Элуканте выпрямил спину. Хотелось бросить что-нибудь высокомерное, но он сдержался. У него был лучший способ уесть зарвавшихся «агентов». Деканус встал, ни слова не говоря, вышел из-за стола и, грузно, неуклюже переваливаясь, заложив руки за спину, подошел к портрету Максимилиана Ванденхоуфа. Немного поразмыслив, все-таки бережно снял его со стены. Эндерн, молча следивший из-под полей цилиндра цепкими желтыми глазами, ухмыльнулся — за портретом находился тайник. Деканус оттянул ворот мантии, извлек висевший на шее купритовый ключ, вставил его в скважину и несколько раз провернул против часовой стрелки. Открыл стальную дверцу так, чтобы любопытные совиные глаза выгнувшего шею полиморфа не узрели содержимое тайника, украдкой вынул стопку перетянутых голубой тесьмой листов бумаги. После чего быстро закрыл дверцу, поспешно спрятал ключ и, держа под мышкой секретные депеши, недолго повозился, возвращая портрет на законное место.

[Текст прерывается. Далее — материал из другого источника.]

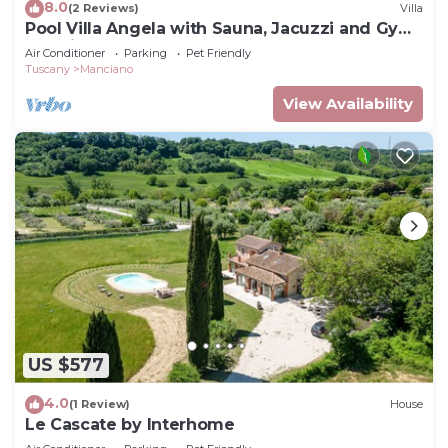
8.0
(2 Reviews)
Villa
Pool Villa Angela with Sauna, Jacuzzi and Gym,
Manciano Terme, Italy
Air Conditioner
Parking
Pet Friendly
Tuscany
Manciano
View Availability
US $577
4.0
(1 Review)
House
Le Cascate by Interhome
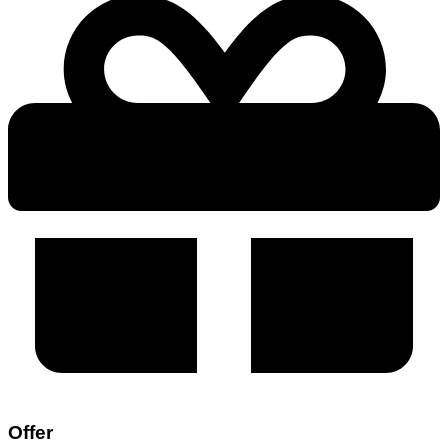
Offer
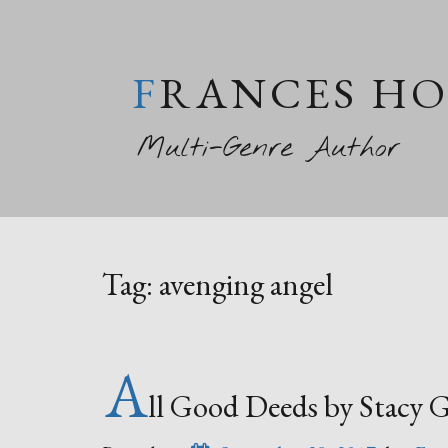
FRANCES H
Multi-Genre Author
Tag:
avenging angel
A
ll Good Deeds by Stacy 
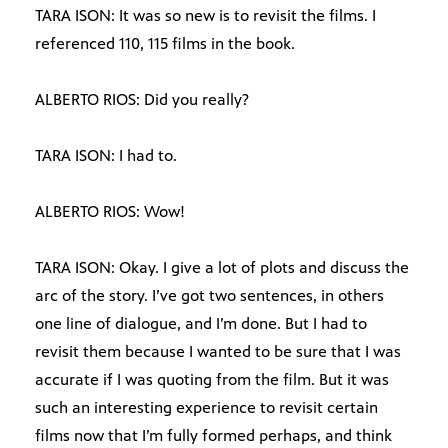
TARA ISON: It was so new is to revisit the films. I
referenced 110, 115 films in the book.
ALBERTO RIOS: Did you really?
TARA ISON: I had to.
ALBERTO RIOS: Wow!
TARA ISON: Okay. I give a lot of plots and discuss the
arc of the story. I’ve got two sentences, in others
one line of dialogue, and I’m done. But I had to
revisit them because I wanted to be sure that I was
accurate if I was quoting from the film. But it was
such an interesting experience to revisit certain
films now that I’m fully formed perhaps, and think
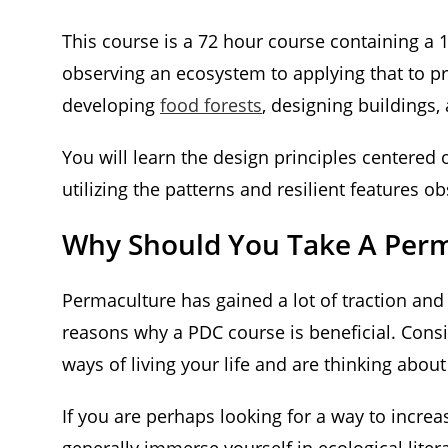
This course is a 72 hour course containing a 
observing an ecosystem to applying that to p
developing
food forests
, designing buildings,
You will learn the design principles centered 
utilizing the patterns and resilient features 
Why Should You Take A Perma
Permaculture has gained a lot of traction an
reasons why a PDC course is beneficial. Consid
ways of living your life and are thinking abou
If you are perhaps looking for a way to increa
generally immerse yourself in ecological litera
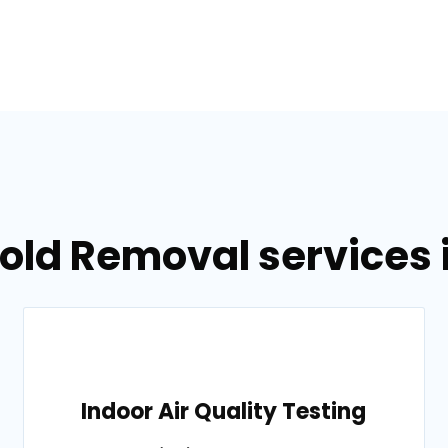
old Removal services 
Indoor Air Quality Testing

— Вот, — протянул он бумаги тьердемондцу. Тот расслабленно сидел с закрытыми глазами, откинувшись на мягкую спинку кресла, и млел от ласкающих движений пальцев чародейки в его волосах. Открыл глаза не сразу и еще какое-то время рассеянно блуждал по тучной фигуре декануса взглядом.
Гаспар перенял бумаги, развязал тесьму и, моргнув пару раз, сосредоточенно уставился в них, бегло просматривая каждый лист. Светящаяся невинным любопытством Жозефина легко оперлась ладошкой о его плечо и плавно наклонилась, демонстрируя завораживающую гибкость тела. Деканус, незаметно фыркнув, отвернулся, закладывая руки за спину. А потом и вовсе прошел за свой рабочий стол.
— Incroyable, maître! Oh, tout simplement génial! — прощебетала чародейка, разогнувшись и сияя холодной бирюзой глаз.
— Действительно, — покивал Гаспар де Напье, отрываясь от бумаг. — Присоединяюсь к поздравлениям, магистр.
Эндерн пренебрежительно фыркнул, не соизволив подняться с пола. Лишь подцепил кончиками пальцев белый кружевной чулок, выглядывавший из пробоины в чемодане, растянул его на всю длину и удивленно присвистнул. А потом зашвырнул на люстру. Чародейка ахнула и сердито засопела на ухмыляющегося оборотня.
Томаццо отметил вяло качающийся на люстре чулок с обреченностью мученика и опустился на стул, сохраняя каменное выражение лица исполнительного винтика огромной, безупречно функционирующей бюрократической машины Ложи, коим является каждый деканус. Хотя, конечно, приятнее ему было ощущать себя маленьким паучком в собственной скромной паутинке интриг и заговоров. Это неимоверно грело самолюбие и подчас приносило не меньшее удовольствие, чем созерцание женского тела. Даже если это тело принадлежит ненавистной ведьме арта.
— Только боюсь, — ровным голосом заметил Элуканте, — эти бумаги боле не представляют особой ценности.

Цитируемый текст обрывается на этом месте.